### THE PROBLEM
Extract each record and reproduce it exactly.

### GIVEN ENTRIES

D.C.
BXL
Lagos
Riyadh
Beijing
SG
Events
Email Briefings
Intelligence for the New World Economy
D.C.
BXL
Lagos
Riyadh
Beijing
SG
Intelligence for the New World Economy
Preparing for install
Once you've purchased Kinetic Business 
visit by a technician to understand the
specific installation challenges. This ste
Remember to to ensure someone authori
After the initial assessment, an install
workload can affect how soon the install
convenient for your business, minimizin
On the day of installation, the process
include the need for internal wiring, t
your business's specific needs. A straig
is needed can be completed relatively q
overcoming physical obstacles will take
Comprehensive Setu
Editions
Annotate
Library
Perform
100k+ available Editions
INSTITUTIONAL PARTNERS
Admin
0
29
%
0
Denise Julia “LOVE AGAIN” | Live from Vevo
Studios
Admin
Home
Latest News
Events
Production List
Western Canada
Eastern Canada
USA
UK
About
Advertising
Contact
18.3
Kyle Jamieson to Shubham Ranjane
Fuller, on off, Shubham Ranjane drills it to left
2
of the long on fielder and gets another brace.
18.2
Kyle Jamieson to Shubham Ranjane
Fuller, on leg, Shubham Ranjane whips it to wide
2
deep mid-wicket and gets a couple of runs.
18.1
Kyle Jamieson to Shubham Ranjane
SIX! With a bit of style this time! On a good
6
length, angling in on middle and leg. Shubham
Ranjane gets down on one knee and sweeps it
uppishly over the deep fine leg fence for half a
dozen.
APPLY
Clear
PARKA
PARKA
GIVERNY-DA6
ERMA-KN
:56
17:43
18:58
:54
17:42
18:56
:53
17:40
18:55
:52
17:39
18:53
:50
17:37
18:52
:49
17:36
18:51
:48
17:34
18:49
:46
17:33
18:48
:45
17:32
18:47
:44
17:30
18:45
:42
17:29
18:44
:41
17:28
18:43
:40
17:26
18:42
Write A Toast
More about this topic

### ANSWER TO THIS EXERCISE
D.C.
BXL
Lagos
Riyadh
Beijing
SG
Events
Email Briefings
Intelligence for the New World Economy
D.C.
BXL
Lagos
Riyadh
Beijing
SG
Intelligence for the New World Economy
Preparing for install
Once you've purchased Kinetic Business 
visit by a technician to understand the
specific installation challenges. This ste
Remember to to ensure someone authori
After the initial assessment, an install
workload can affect how soon the install
convenient for your business, minimizin
On the day of installation, the process
include the need for internal wiring, t
your business's specific needs. A straig
is needed can be completed relatively q
overcoming physical obstacles will take
Comprehensive Setu
Editions
Annotate
Library
Perform
100k+ available Editions
INSTITUTIONAL PARTNERS
Admin
0
29
%
0
Denise Julia “LOVE AGAIN” | Live from Vevo
Studios
Admin
Home
Latest News
Events
Production List
Western Canada
Eastern Canada
USA
UK
About
Advertising
Contact
18.3
Kyle Jamieson to Shubham Ranjane
Fuller, on off, Shubham Ranjane drills it to left
2
of the long on fielder and gets another brace.
18.2
Kyle Jamieson to Shubham Ranjane
Fuller, on leg, Shubham Ranjane whips it to wide
2
deep mid-wicket and gets a couple of runs.
18.1
Kyle Jamieson to Shubham Ranjane
SIX! With a bit of style this time! On a good
6
length, angling in on middle and leg. Shubham
Ranjane gets down on one knee and sweeps it
uppishly over the deep fine leg fence for half a
dozen.
APPLY
Clear
PARKA
PARKA
GIVERNY-DA6
ERMA-KN
:56
17:43
18:58
:54
17:42
18:56
:53
17:40
18:55
:52
17:39
18:53
:50
17:37
18:52
:49
17:36
18:51
:48
17:34
18:49
:46
17:33
18:48
:45
17:32
18:47
:44
17:30
18:45
:42
17:29
18:44
:41
17:28
18:43
:40
17:26
18:42
Write A Toast
More about this topic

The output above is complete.